Chosen representation

staticRoad plane / BEV map / optional background reconstruction
dynamicTracked 3D boxes or lightweight CAD-like shapes
Priority: speed, low compute cost, interpretable geometry, track consistency

Known Limitations

Planar road assumption

The method assumes the road is locally planar. Curved or multi-level road geometry is not modeled.

Approximate cuboids

Vehicle cuboids use class-level dimension priors rather than measured per-vehicle geometry.

Calibration sensitivity

Homography quality depends strongly on calibration point placement. Small errors cause large far-field displacements.

Ground-point approximation

Bottom-center ground contact is an approximation. Oblique views may include roof pixels or shadows.

Single-plane constraint

A road-plane homography cannot reconstruct vertical geometry such as poles, signs, or barriers.

Manual validation required

Human-in-the-loop calibration is currently more reliable than fully automatic methods.

Dataset

The pipeline was developed and tested using various sequences from UAVDT benchmark, which provides annotated UAV traffic videos under challenging conditions including camera motion, high density, small object size, occlusion, and scale variation.

References

[1]D. Du, Y. Qi, H. Yu, Y. Yang, K. Duan, G. Li, W. Zhang, Q. Huang, and Q. Tian, "The Unmanned Aerial Vehicle Benchmark: Object Detection and Tracking," in Proc.

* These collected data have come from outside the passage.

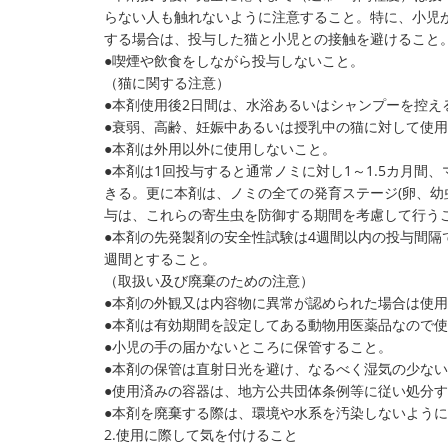
らない人も触れないように注意すること。特に、小児
する場合は、投与した猫と小児との接触を避けること
●喫煙や飲食をしながら投与しないこと。
（猫に関する注意）
●本剤使用後2日間は、水浴あるいはシャンプーを控え
●衰弱、高齢、妊娠中あるいは授乳中の猫に対して使
●本剤は外用以外に使用しないこと。
●本剤は1回投与すると通常ノミに対し1～1.5カ月間
きる。更に本剤は、ノミの全ての発育ステージ(卵、幼
与は、これらの寄生虫を防御する期間を考慮して行う
●本剤の先発製剤の安全性試験は4週間以内の投与間隔
週間とすること。
（取扱い及び廃棄のための注意）
●本剤の外観又は内容物に異常が認められた場合は使
●本剤は有効期間を設定してある動物用医薬品なので
●小児の手の届かないところに保管すること。
●本剤の保管は直射日光を避け、なるべく湿気の少な
●使用済みの容器は、地方公共団体条例等に従い処分
●本剤を廃棄する際は、環境や水系を汚染しないよう
2.使用に際して気を付けること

ECCV, 2018, pp. 370–386.
[2]S. Byun, D. Lee, H. Park, and H. Choi, "Road Traffic Monitoring from UAV Images Using Deep Learning Networks," Remote Sensing, vol. 13, no. 20, Art. no. 4027, 2021.
[3]S. M. Tilon, T. Nex, and G. Vosselman, "Vehicle Tracking and Speed Estimation from UAV Videos," ISPRS Annals, vol. X-1/W1-2023, pp. 431–438, 2023.
[4]G. D'Amicantonio, E. Bondarev, and P. H. N. de With, "Automated Camera Calibration via Homography Estimation with GNNs," in Proc. WACV, 2024, pp. 5876–5883.
[5]J. Philion and S. Fidler, "Lift, Splat, Shoot: Encoding Images from Arbitrary Camera Rigs by Implicitly Unprojecting to 3D," in Proc. ECCV, 2020, pp. 194–210.
[6]N. Trukhina and V. Vashkelis, "Hybrid Visual Telemetry for Bandwidth-Constrained Robotic Vision: A Pilot Study with HEVC Base Video and JPEG ROI Stills," arXiv:2605.01826, 2026.